Being able to encode a spatial organization for information seems like the next frontier for this particular rabbit hole. And I’m specifically interested in ways to represent data spatially that the AI agent can then interact with. That would allow for an AI to have some rudimentary level of embodiment, even if it were artificial. - Interrogative is going to have to be brushed off and updated with what I’ve learned since I hit that wall some years ago…
Miscellaneous
- A lot of the reading I’ve been doing below has me thinking about spiritualism and shifting cognitive loads to the world around us. Many cultures named places descriptively, which aids in wayfinding. Yet, we can stuff all of that into a GPS and then subtract from your ability to wayfind by shifting your attention from the path to the product. I’ve since turned my GPS off, except for a short check of traffic in the morning. Aside from that, I’ve gone back to driving as I did in the 90s.
- Sorry, several-AI-startups, you can’t tell emotions by looking at faces. If you could, then that whole side industry of reading body language and convincing people would evaporate over night.
- Adding to the above, it’s probably a good idea also to think about if interacting with your product is going to “flatten” people’s behavior into something that the device can understand. In trying to communicate with a device, we may inadvertently limit ourselves habitually, losing some of ourselves in the process.
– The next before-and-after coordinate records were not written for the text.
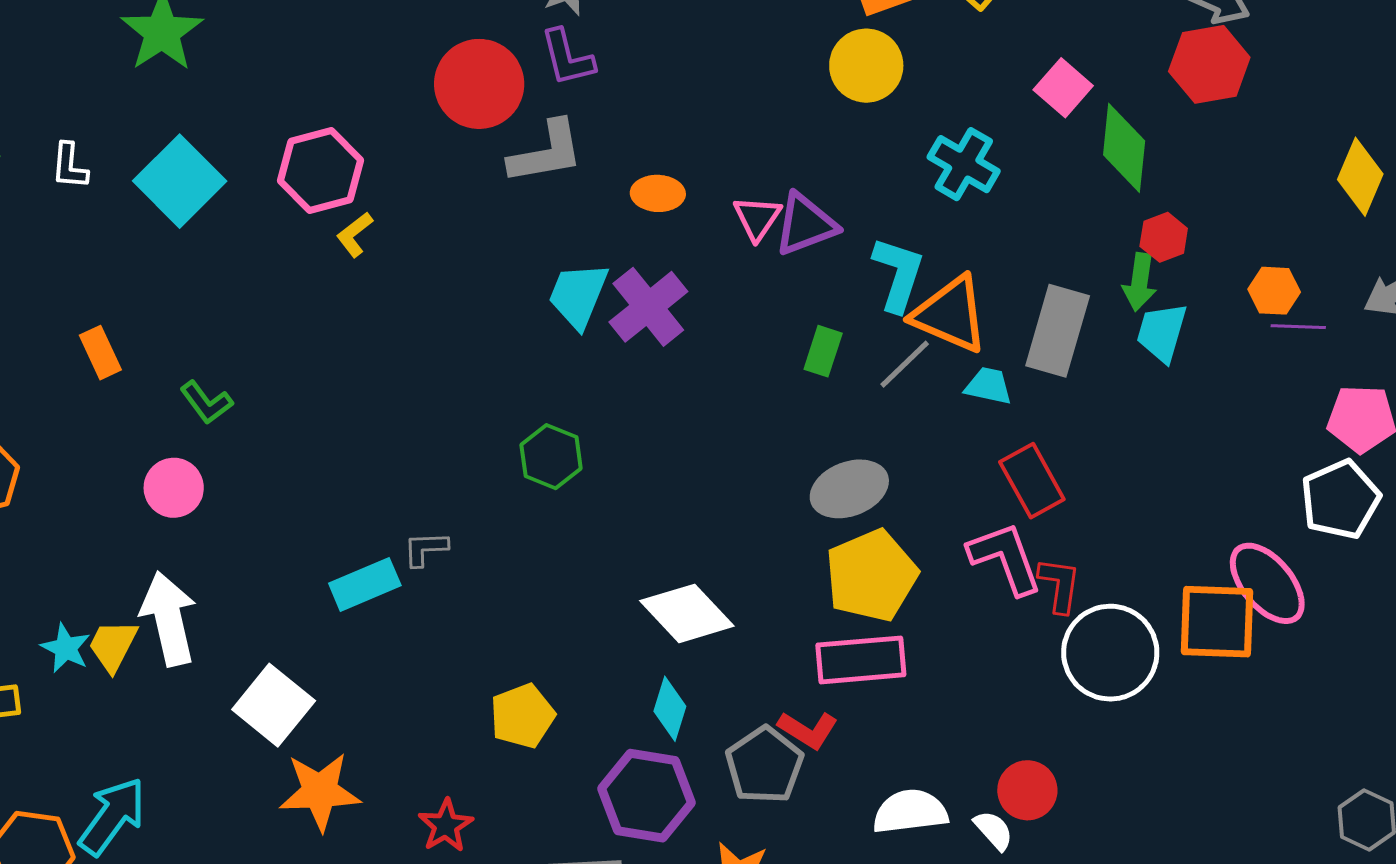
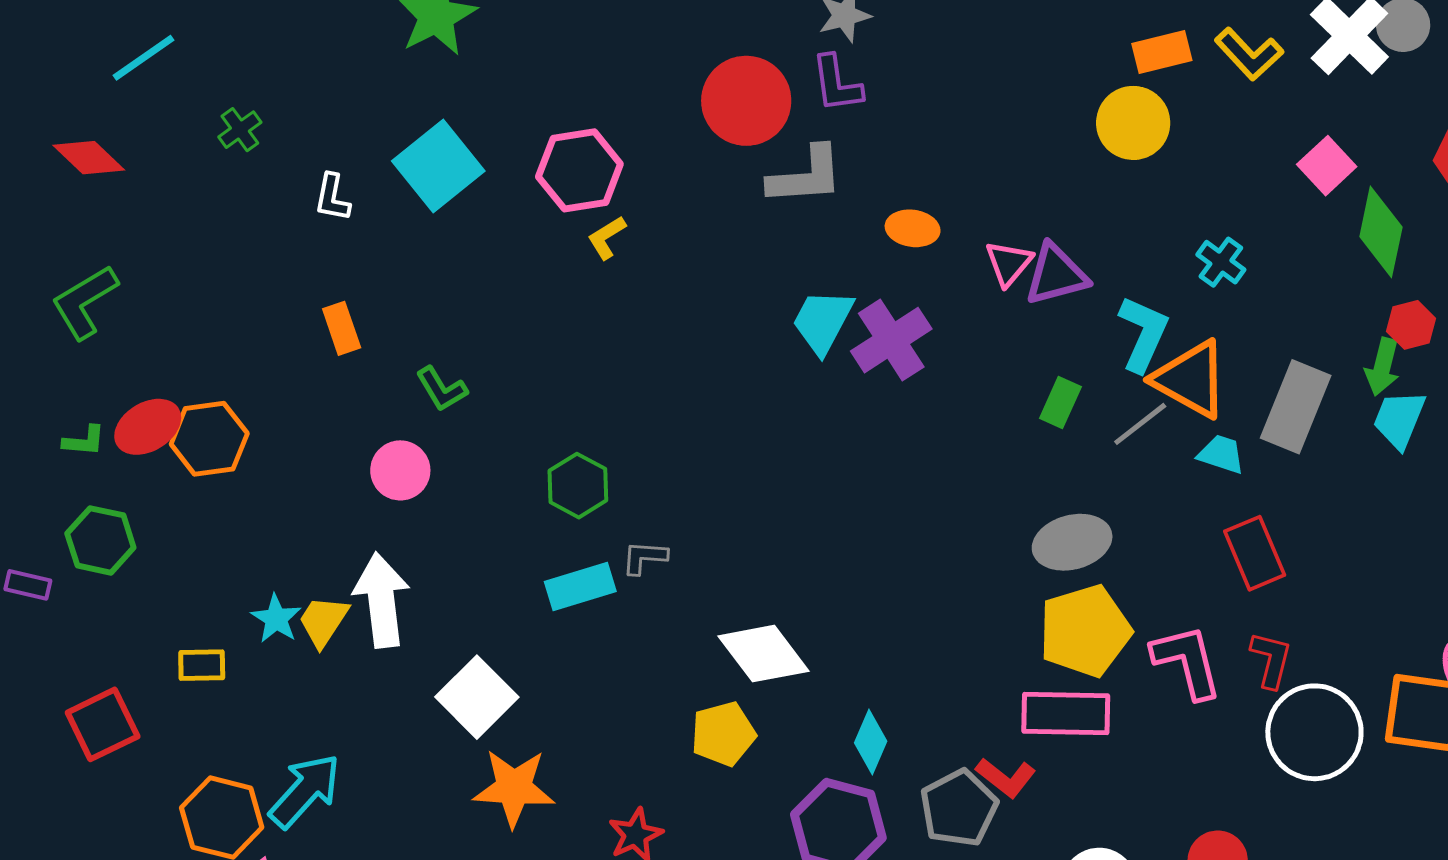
cyan cross: (964, 164) -> (1221, 262), moved, size x0.7
white L-shape: (69, 166) -> (332, 198), moved
green hexagon: (551, 457) -> (578, 486), moved
pink L-shape: (1005, 558) -> (1187, 661), moved
white diamond: (687, 613) -> (764, 654), moved

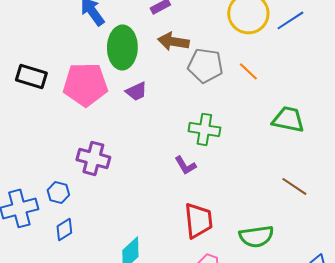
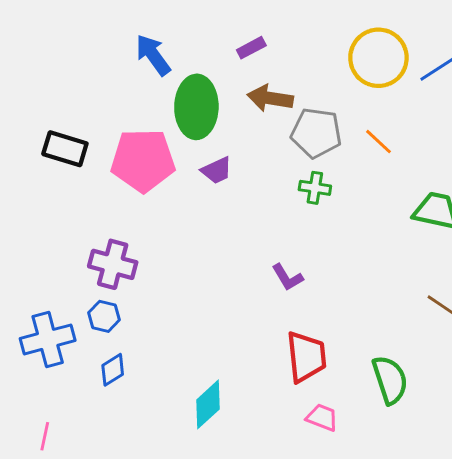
green cross: (204, 129) -> (315, 188), moved, size x0.7
purple cross: (93, 158) -> (113, 264), moved
green semicircle: (256, 236) -> (390, 380), turned -100

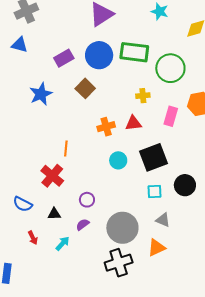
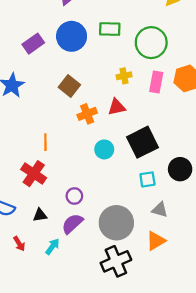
green rectangle: (134, 52) -> (110, 29), size x0.7
brown square: (85, 88) -> (69, 86), moved
pink rectangle: (171, 116) -> (156, 82), moved
purple semicircle: (83, 225) -> (72, 224), size x1.5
That an AI cannot understand us is not bad- other people cannot understand each other regularly, and that sparks communication, not self-limitation.
- I can’t wait to get to some conferences.
What I’ve been reading…
If you’re a parent with small kids, then you know that short of packing up and leaving your family behind, there’s very little normal reading you can get done. So, I finally discovered Audible, and now I get to listen to books randomly in the car or while working. And that’s great because even if I did read, I’m slow as hell. So what have I “read” this year so far? Glad you asked:
- A Thousand Brains by Jeff Hawkins: Sparse Representations for the win.
- Louder Than Words by Benjamin K. Bergen.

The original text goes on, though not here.